Here are a few simple examples that showcase Standard Search, Full-text Search, Semantic Search and Hybrid Search.
This Search Lab will help to create a demo on various capabilities of Search in PostgreSQL and explore the differences among those. This lab also intended to showcase how Hybrid search can be used for various purposes.
Step 1: Create the Sample table in PostgreSQL with pgvector as an extension that enables the creation of a vector as Data Type. Use the “Data Load” script to add sample sentences with simple text to Postgresql.
Step 2: Once data is loaded, we can do simple keyword-based searching, which is a standard search. Let’s take a simple standard search. It works well if I like searching a simple world like “PostgreSQL”. Use the “Standard_Search” script to do a demo.
Step 3: Let's look at the full-text search, which understands the word combination, conjunction, stemming, etc. Use the “full-text Search” file for this example. So, if you look at the tsvector column data, it tokenises the word here, including how many times that particular word comes and positions. It also understands conjunction words, such as “&” and stemming. Let's search our conjunction word “Postgresql & vector”. This example provides me with two results: Postgresql as word and vector as word, regardless of their position, frequency of the word, and stemming and stop word.
In the dictionary, you can also customise stop words like a, the, an, are, etc., for further advanced tunning. You can further customise this for advanced trigram similarity with the extension pg_trgm. Fulltext search also provides lexemes-based weightage and ranking. One can customise this weightage as well. So you can see the ranking of the given words on my screen.

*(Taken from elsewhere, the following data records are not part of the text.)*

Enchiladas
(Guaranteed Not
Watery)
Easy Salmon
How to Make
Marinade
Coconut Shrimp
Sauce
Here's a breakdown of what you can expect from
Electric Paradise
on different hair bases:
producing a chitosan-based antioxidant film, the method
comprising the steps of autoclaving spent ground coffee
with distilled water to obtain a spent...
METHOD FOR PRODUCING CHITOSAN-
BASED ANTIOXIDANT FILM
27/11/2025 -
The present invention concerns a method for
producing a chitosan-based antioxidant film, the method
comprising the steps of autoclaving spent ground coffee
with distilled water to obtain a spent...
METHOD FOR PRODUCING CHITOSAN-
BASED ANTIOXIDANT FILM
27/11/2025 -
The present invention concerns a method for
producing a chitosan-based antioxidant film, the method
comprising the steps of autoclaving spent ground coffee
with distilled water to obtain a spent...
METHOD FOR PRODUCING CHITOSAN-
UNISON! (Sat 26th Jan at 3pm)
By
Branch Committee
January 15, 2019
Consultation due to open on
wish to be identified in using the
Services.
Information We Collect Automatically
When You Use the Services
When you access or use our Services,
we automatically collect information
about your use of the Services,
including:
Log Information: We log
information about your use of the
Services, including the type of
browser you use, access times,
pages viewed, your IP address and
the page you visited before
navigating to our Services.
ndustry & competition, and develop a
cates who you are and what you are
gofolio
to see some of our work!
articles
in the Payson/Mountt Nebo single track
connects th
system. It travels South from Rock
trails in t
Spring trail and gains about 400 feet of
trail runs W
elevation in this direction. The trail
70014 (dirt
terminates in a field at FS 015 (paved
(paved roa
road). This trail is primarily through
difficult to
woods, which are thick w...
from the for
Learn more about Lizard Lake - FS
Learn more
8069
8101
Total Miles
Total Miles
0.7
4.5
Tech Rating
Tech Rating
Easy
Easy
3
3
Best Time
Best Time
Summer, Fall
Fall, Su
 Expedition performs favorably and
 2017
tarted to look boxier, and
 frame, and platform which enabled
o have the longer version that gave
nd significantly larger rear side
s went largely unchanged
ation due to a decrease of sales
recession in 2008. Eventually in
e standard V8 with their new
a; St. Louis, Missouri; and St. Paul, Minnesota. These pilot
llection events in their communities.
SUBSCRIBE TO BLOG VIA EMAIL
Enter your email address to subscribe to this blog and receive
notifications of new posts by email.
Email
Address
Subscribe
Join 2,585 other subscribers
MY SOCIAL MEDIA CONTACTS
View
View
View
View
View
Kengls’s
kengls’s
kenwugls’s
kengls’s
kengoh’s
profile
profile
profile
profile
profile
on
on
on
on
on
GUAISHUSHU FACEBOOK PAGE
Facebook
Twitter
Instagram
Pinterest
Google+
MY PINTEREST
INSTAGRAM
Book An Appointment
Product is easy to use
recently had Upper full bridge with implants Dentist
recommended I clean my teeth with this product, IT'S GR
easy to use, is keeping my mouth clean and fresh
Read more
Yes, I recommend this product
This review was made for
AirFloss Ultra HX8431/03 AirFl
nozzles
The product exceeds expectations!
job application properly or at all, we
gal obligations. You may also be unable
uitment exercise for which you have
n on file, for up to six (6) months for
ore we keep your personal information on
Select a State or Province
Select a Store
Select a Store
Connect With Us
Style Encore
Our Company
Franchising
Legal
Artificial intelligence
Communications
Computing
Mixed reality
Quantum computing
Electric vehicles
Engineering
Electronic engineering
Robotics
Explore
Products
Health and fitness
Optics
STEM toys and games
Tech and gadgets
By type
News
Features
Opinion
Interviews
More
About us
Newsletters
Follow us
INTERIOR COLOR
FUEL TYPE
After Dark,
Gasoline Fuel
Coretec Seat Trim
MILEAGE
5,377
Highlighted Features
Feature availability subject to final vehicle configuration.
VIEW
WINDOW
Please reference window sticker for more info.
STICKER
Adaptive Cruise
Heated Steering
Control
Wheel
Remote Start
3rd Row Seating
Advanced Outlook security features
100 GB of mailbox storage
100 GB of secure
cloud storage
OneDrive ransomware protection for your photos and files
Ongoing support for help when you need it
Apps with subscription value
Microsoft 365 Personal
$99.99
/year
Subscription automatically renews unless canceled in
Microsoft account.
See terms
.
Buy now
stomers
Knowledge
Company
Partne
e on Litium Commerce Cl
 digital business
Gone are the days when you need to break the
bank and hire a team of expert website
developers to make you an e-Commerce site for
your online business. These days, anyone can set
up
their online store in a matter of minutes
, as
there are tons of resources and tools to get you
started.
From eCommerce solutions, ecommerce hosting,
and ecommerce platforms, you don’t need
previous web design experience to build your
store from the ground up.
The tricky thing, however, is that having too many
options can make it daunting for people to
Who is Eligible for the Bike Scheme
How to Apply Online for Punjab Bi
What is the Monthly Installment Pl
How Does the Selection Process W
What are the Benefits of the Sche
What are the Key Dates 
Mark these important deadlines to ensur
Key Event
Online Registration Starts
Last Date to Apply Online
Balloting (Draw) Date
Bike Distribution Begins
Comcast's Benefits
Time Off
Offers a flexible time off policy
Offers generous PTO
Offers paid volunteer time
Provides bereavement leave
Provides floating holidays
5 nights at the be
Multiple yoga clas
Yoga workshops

Step 4: Now, let's do the semantic search based on the pgvector. The “Data_Embedding.py” Python script was used for data embedding using the Generalised LLM v6 model, which produced 384 dimensions.
Step 5: After embedding the vector data into the same table using the LLM model, let's do a simple hybrid search, combining keyword-based full-text search + Similarity/Semantic search. Here, we are using a cosine similarity search operator with ranking functionality. This will produce results ordered by or ranked by the cross-encoder LLM model. Use the “hybrid_search_with_ranking.py” script to run this step.
Step 6: Similar to #5, we are doing a hybrid search, which combines a full-text-based search for keyword searching and a semantic search for similarity search. We have used “distance” to rank the results. Observe the ranking, which is different in step #5 and step #6 here. Use the “Hybrid_Search_SQL_with_Distance” script.